The Good Steward — God’s love poured out for us

Daniel Conway

“What we contemplate and adore is the whole Jesus Christ, the Son of God made man, represented by an image that accentuates his heart,” Pope Francis explains in paragraph 48 of his encyclical, “Dilexit Nos,” promulgated in October.

The new encyclical, whose name means “He Loved Us,” is a sustained meditation on the love of God incarnate. The image the Holy Father uses is the ancient symbol of the human heart, which stands for what is most human in us and what is most like God.

Throughout “Dilexit Nos,” Pope Francis draws on the words and example of saints and spiritual writers who were known for their devotion to the Sacred Heart of Jesus. 

“The venerable image portraying Christ holding out his loving heart also shows him looking directly at us, inviting us to encounter, dialogue and trust,” the pope teaches. This image of the Sacred Heart also “shows his strong hands capable of supporting us and his lips that speak personally to each of us,” he writes in paragraph 54.

Human persons are made in the image and likeness of God, who is Love. It’s only right that the deepest, most powerful image of God is one that shows how our hardened hearts are transformed by the holy heart of God’s Son. 

“The deepest part of us, created for love, will fulfill God’s plan only if we learn to love,” Pope Francis teaches in paragraph 59. “And the heart is the symbol of that love.”

The mystery of the Incarnation unites divinity and humanity in powerful ways.

“In gazing upon the Lord’s heart,” Pope Francis says in paragraph 60, “we contemplate a physical reality, his human flesh, which enables him to possess genuine human emotions and feelings, like ourselves, albeit fully transformed by his divine love.” 

The emotions expressed by Jesus are human but not distorted by sin. His ego never interferes with his feelings or his actions. Christ assumed all that is part of our human nature, so everything about us (mind, heart, and body) might be sanctified, the pope explains in paragraph 62.

The image of the Sacred Heart means far more than a pious devotion.
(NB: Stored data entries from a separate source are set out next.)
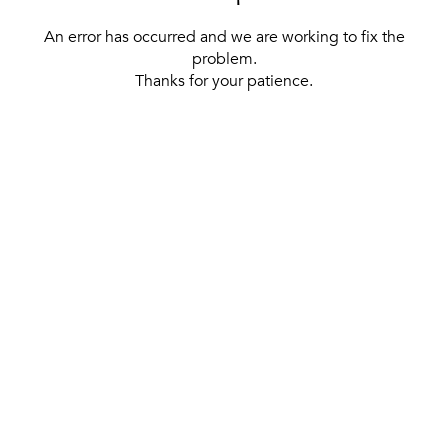
An error has occurred and we are working to fix the
problem.
Thanks for your patience.
[ BACK TO THE HOMEPAGE ]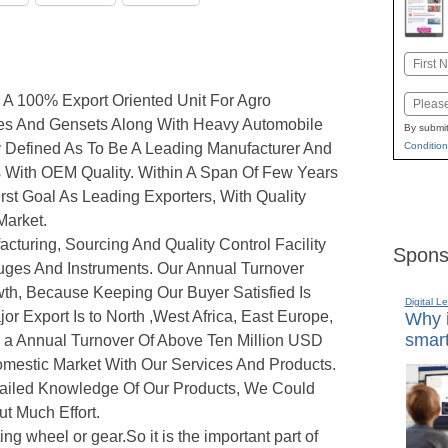
Name
First
A 100% Export Oriented Unit For Agro
Email
es And Gensets Along With Heavy Automobile
By submit
y Defined As To Be A Leading Manufacturer And
Condition
s With OEM Quality. Within A Span Of Few Years
st Goal As Leading Exporters, With Quality
Market.
uring, Sourcing And Quality Control Facility
Spons
ges And Instruments. Our Annual Turnover
th, Because Keeping Our Buyer Satisfied Is
Digital L
or Export Is to North ,West Africa, East Europe,
Why i
smart
h a Annual Turnover Of Above Ten Million USD
mestic Market With Our Services And Products.
tailed Knowledge Of Our Products, We Could
ut Much Effort.
ting wheel or gear.So it is the important part of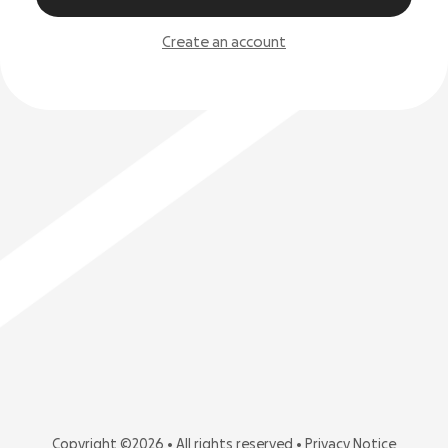
Create an account
Copyright ©2026 • All rights reserved •
Privacy Notice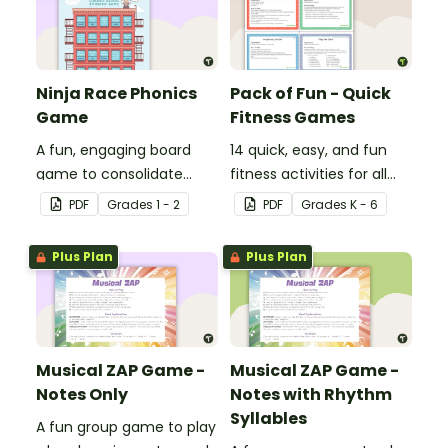
Ninja Race Phonics
Pack of Fun - Quick
Game
Fitness Games
A fun, engaging board
14 quick, easy, and fun
game to consolidate
fitness activities for all
students' understanding
ages.
PDF
Grade
s
1 - 2
PDF
Grade
s
K - 6
of digraphs and rhyme.
Plus Plan
Plus Plan
Musical ZAP Game -
Musical ZAP Game -
Notes Only
Notes with Rhythm
Syllables
A fun group game to play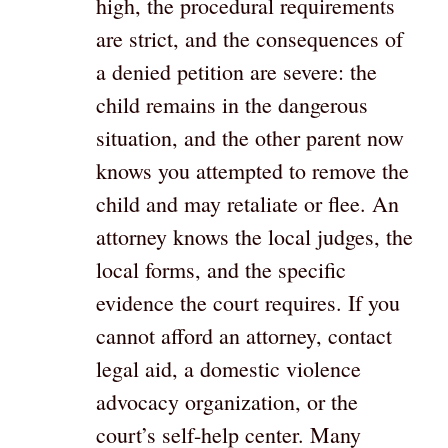
high, the procedural requirements
are strict, and the consequences of
a denied petition are severe: the
child remains in the dangerous
situation, and the other parent now
knows you attempted to remove the
child and may retaliate or flee. An
attorney knows the local judges, the
local forms, and the specific
evidence the court requires. If you
cannot afford an attorney, contact
legal aid, a domestic violence
advocacy organization, or the
court’s self-help center. Many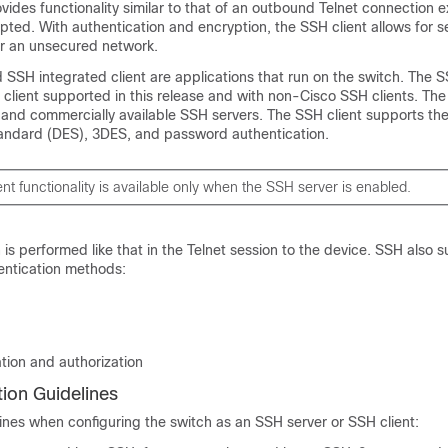
vides functionality similar to that of an outbound Telnet connection e
pted. With authentication and encryption, the SSH client allows for 
r an unsecured network.
SSH integrated client are applications that run on the switch. The 
client supported in this release and with non-Cisco SSH clients. The
 and commercially available SSH servers. The SSH client supports the
andard (DES), 3DES, and password authentication.
nt functionality is available only when the SSH server is enabled.
 is performed like that in the Telnet session to the device. SSH also 
entication methods:
tion and authorization
ion Guidelines
ines when configuring the switch as an SSH server or SSH client: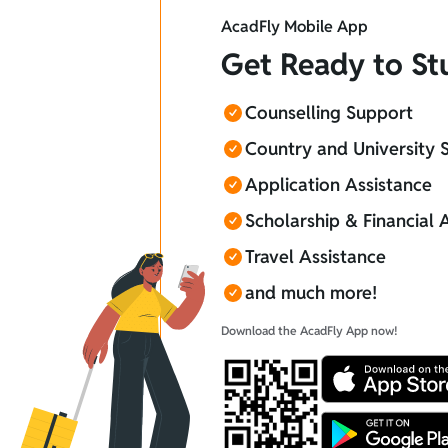
AcadFly Mobile App
Get Ready to S
Counselling Support
Country and University 
Application Assistance
Scholarship & Financial 
Travel Assistance
and much more!
Download the AcadFly App now!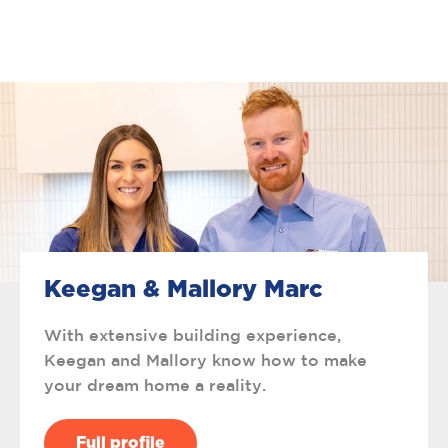
Keegan & Mallory Marc
With extensive building experience,
Keegan and Mallory know how to make
your dream home a reality.
Full profile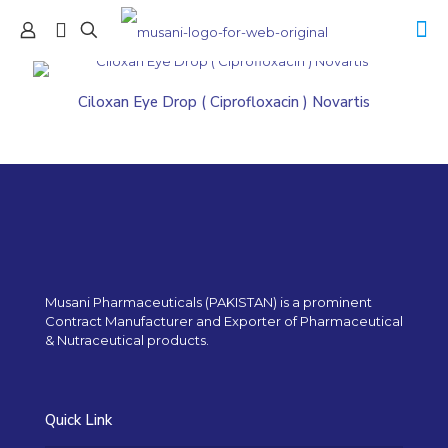
Ciloxan Eye Drop ( Ciprofloxacin ) Novartis
Musani Pharmaceuticals (PAKISTAN) is a prominent
Contract Manufacturer and Exporter of Pharmaceutical
& Nutraceutical products.
Quick Link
It is a way of seeing what is most important in ourselves as people made in God’s image.

In Jesus, we see the face of God, and in his Sacred Heart we connect with God’s incomparable love and mercy. The mystery of who we are, and how we are expected to live, is revealed in the holy heart of Jesus. 
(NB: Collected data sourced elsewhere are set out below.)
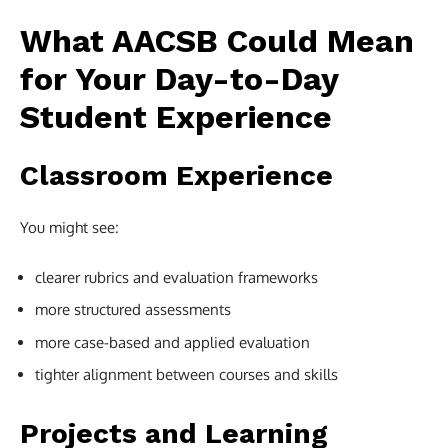
What AACSB Could Mean
for Your Day-to-Day
Student Experience
Classroom Experience
You might see:
clearer rubrics and evaluation frameworks
more structured assessments
more case-based and applied evaluation
tighter alignment between courses and skills
Projects and Learning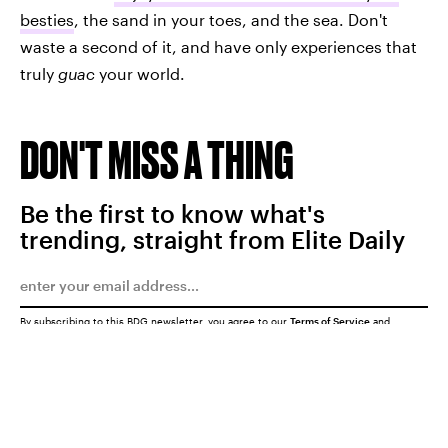
besties
, the sand in your toes, and the sea. Don't
waste a second of it, and have only experiences that
truly
guac
your world.
DON'T MISS A THING
Be the first to know what's
trending, straight from Elite Daily
By subscribing to this BDG newsletter, you agree to our
Terms of Service
and
Privacy Policy
SUBMIT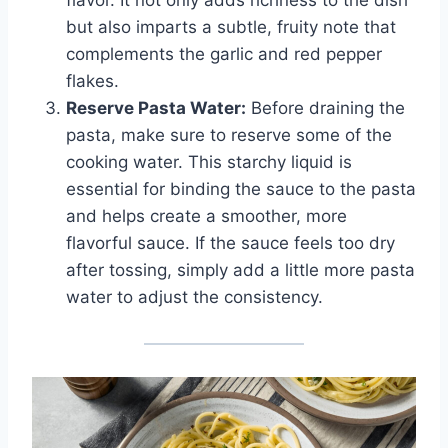
flavor. It not only adds richness to the dish
but also imparts a subtle, fruity note that
complements the garlic and red pepper
flakes.
Reserve Pasta Water:
Before draining the
pasta, make sure to reserve some of the
cooking water. This starchy liquid is
essential for binding the sauce to the pasta
and helps create a smoother, more
flavorful sauce. If the sauce feels too dry
after tossing, simply add a little more pasta
water to adjust the consistency.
“It is precisely in his human love, and not apart from it, that we encounter his divine love: We discover the infinite in the finite,” says paragraph 67.

During this holy time of year, we are blessed with the sights, sounds and symbols of God’s love poured out for us in the gift of the Father’s only Son given to us at Christmas. God loves us and we see this love most intimately expressed in the child Jesus lying in a manger. 

A blessed Christmas to all!

Dan Conway, a member of Holy Trinity Church, is a writer, consultant and stewardship educator.